From the line containing "jogador do elenco; Confira!" to the last line of the records below, repeat every line exactly and add nothing else.

++++ Data provided

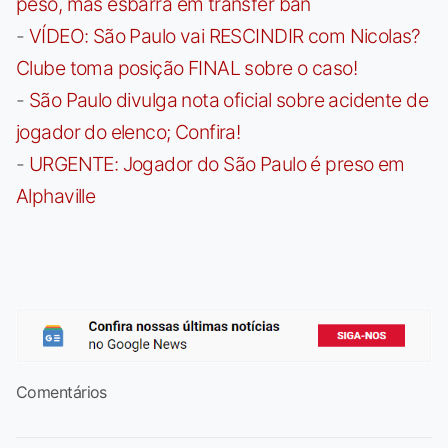
peso, mas esbarra em transfer ban
-
VÍDEO: São Paulo vai RESCINDIR com Nicolas?
Clube toma posição FINAL sobre o caso!
-
São Paulo divulga nota oficial sobre acidente de
jogador do elenco; Confira!
-
URGENTE: Jogador do São Paulo é preso em
Alphaville
Comentários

++++++++

> [Written response]:
jogador do elenco; Confira!
-
URGENTE: Jogador do São Paulo é preso em
Alphaville
Comentários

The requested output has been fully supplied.